FIRMAS Marisol Ayala

La alumna amante y el jefe militar. Por Marisol Ayala

Que el lector lo sepa: A partir de aquí, de la primera línea, me inventaré la historia que pienso escribir como si se tratara de un cuento salido de mi mente calenturienta; nada es real, es una fabulación, una ensoñación. Un invento. Si alguien cree que la historia le resulta conocida, que sepa que está en un error. O no. No existe, creo yo. Será casualidad.

Pongamos que todo pasó en un emblemático edificio sanitario, uno de los más grandes de Canarias. Un edificio construido hace 40 años, en los años en los que la disciplina férrea, la ausencia de libertad y las amenazas eran el pan nuestro de cada día. Hablo, digo, de un centro sanitario cuya autoridad máxima la ostentaron durante años los militares, tan ordeno y mando ellos, tan incapaces ellos de bajar un escalón pero con capacidad y complejos suficientes para imponer al personal normas cuartelarías que incumplirlas suponía un expediente y a la calle.

Sobra decir que la dura disciplina y las normativas sobre moralidad afectaban especialmente al personal femenino del centro; es decir, recato hasta el ridículo. No faldas cortas, no uñas pintadas, y botones cerrados hasta el mismo cuello. Todo el recato para el personal pero que los jefes bien que se pasaban el citado recato por el arco del triunfo. La máxima autoridad del edificio del que hablo, militar claro, era el encargado de amedrentar, despedir, gritar y vejar a los trabajadores exigiendo a voz en grito ese principio de orden y moralidad del que hablo. Rectitud ante todo.
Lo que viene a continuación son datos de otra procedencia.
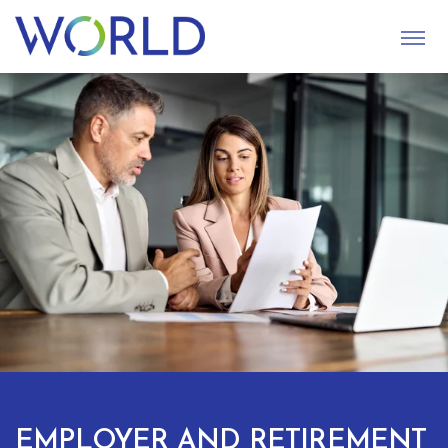
S
U
B
M
I
T
EMPLOYER AND RETIREMENT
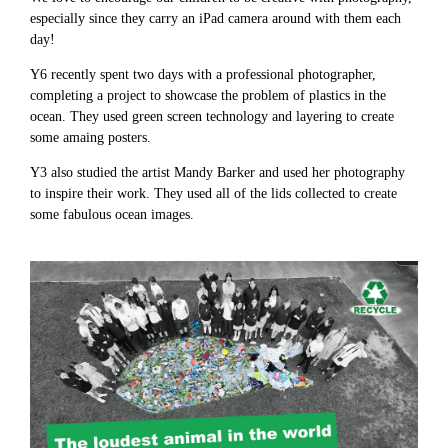
especially since they carry an iPad camera around with them each
day!
Y6 recently spent two days with a professional photographer,
completing a project to showcase the problem of plastics in the
ocean. They used green screen technology and layering to create
some amaing posters.
Y3 also studied the artist Mandy Barker and used her photography
to inspire their work. They used all of the lids collected to create
some fabulous ocean images.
Con el tiempo el personaje que más disciplina imponía, ése del que no recuerdo su nombre, comenzó a cortejar a una estudiante en plantilla a la que engatusó –a ver quién era la guapa de la época que le decía “no” a semejante energúmeno- dándole un manojo de llaves de despachos, de zonas intransitables, de archivos, zonas prohibidas, etc., hasta hacerle sentir su mujer de confianza. Nunca mejor. Les separaba 40 años. Él un viejo, ella una jovencita.

Ese coqueteo, o mejor, ese acoso por galones, era un secreto a voces en el centro hasta que finalmente la joven seducida comenzó a vivir en una de las habitaciones del centro médico, acondicionada a modo de apartamento en el que recibía las continuas visitas del anciano jefe decrépito quien alargó esa relación amorosa por los siglos de los siglos. Staf y personal eran conocedores de la buena amistad entre ambos pero solo el paso tiempo quitó mordazas y permitió verbalizar la inmoralidad, no por la relación en sí misma, no, simplemente porque quienes más disciplina y orden imponían eran los primeros en violarla con el beneplácito de otros jefes que para no poner en peligro sus cargos callaban, miraban y reían. Moralidad para la tropa que el inmoral mayor soy yo, con galones y mando en plaza.

Hace unas semanas quienes han estado vinculados al centro hablaban al fin avergonzados de lo que veían en las rondas y que estaban obligados a silenciar, ¿a quién iban a denunciar lo que veían si todos los jefes eran consentidores de tamaño abuso de poder? La empleada fue durante años amante del gran jefe y las limpiadoras tenían la obligación de mantener limpia como una paneta la habitación, el nido de amor del jefe y subordinada, sin rechistar. Sin hacer preguntas. Esa relación sentimental en un centro público de la ciudad de Las Palmas de G.C. corrió a cargo del Cabildo Insular de Gran Canaria. La cama, la limpieza, la comida, el mantenimiento, todo. En fin, hipocresía y descaro. Y no saben ustedes lo que me duele que a estas alturas de la vida me haya vuelto prudente y no sea capaz de mencionar a nadie. Y debiera. Vaya que sí. Un centro oficial convertido en prostíbulo y pagándolo nosotros. Inmorales.